Northern Ireland

Blackmail victim 'was money-launderer'

Justice statue with scales

An alleged blackmail victim was himself involved in money-laundering and drugs, it has been claimed at a bail hearing in the High Court in Belfast.

A judge heard of "concerns about the veracity and reliability" of the man, now on a witness protection scheme.

Three men have been charged with blackmailing the alleged victim who has been named only as Witness A.

A bail application by one man, John Patrick Clarke, 35, of Ardglen Place, Belfast, was adjourned.

The alleged victim, who cannot be named by court order, said he was targeted by men claiming to be republican paramilitaries in Belfast.

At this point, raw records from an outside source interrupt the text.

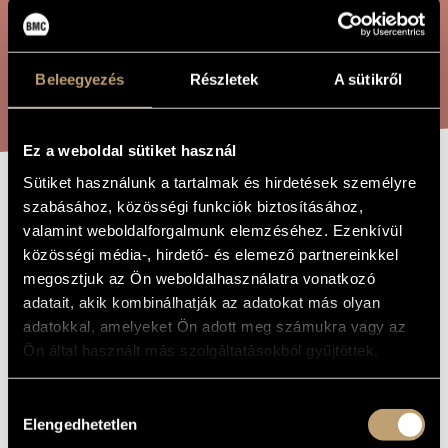
ÖSSZETETT KERESÉS
MŰVÉSZADATBÁZIS
ZENEMŰ-ADATBÁZIS
KERESÉS
Beleegyezés
Részletek
A sütikről
ZENEI KÖNYVTÁR, ONLINE KATALÓGUS
Ez a weboldal sütiket használ
Sütiket használunk a tartalmak és hirdetések személyre
AMOR SANCTUS
szabásához, közösségi funkciók biztosításához,
A MŰ CÍME
valamint weboldalforgalmunk elemzéséhez. Ezenkívül
közösségi média-, hirdető- és elemező partnereinkkel
Orbán György
ZENESZERZŐ
megosztjuk az Ön weboldalhasználatra vonatkozó
adatait, akik kombinálhatják az adatokat más olyan
Amor sanctus
EREDETI /
adatokkal, amelyeket Ön adott meg számukra vagy az
MAGYAR CÍM
Ön által használt más szolgáltatásokból gyűjtöttek.
Amor sanctus
IDEGEN
NYELVŰ /
ANGOL CÍM
Hozzájárulás
(Sancti Bernardi de Claravelle: De amore divino rhytmus)
ALCÍM
Fragmentum
Elengedhetetlen
kiválasztása
1990
A MŰ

He handed over £8,500 in cash and then a further package containing more than £3,000 before police swooped during a planned operation in the city's Markets area in September, according to the prosecution.

Mr Clarke had applied for compassionate bail to attend the birth registration of his new-born child.

A Crown lawyer who opposed his release due to the risk of interference with witnesses claimed the accused was present when the first amount of money was paid out.

Mr Clarke, who faces two counts of blackmail, was arrested earlier this month.

He gave a statement saying he acted lawfully on behalf of a friend of Witness A, to whom the £8,500 was owed, the court heard.

A Crown lawyer said this friend - who was shot in the legs during a suspected paramilitary punishment attack in September - did not receive the money.

This man has since been alerted by police to a death threat against him, it was disclosed.

Amid claims that an organised crime gang was behind the suspected blackmail plot, Mr Henry added: "Witness A has been taken into the witness protection scheme but his family members are still in the Belfast area."

Defence lawyer Richard Greene told the court that all those involved in the case appeared to be known to each other.

He said it was claimed that Clarke had been present to obtain money owed by Witness A to the friend who was in hospital at the time.

Asked by the judge why the alleged victim would have been holding the cash, Mr Greene replied: "It seems inevitable from what Witness A is saying in his statement that he was money-laundering.

"It wasn't a result of any business he conducted that he held that money."

The barrister added: "There are serious concerns over the veracity and reliability of Witness A which extends beyond the money-laundering as far as his handling of that money is concerned.

"It extends to (the belief) that he has a significant drugs problem going on for a number of years.

"It's a murky world, but it's a murky world from the Crown's perspective as well."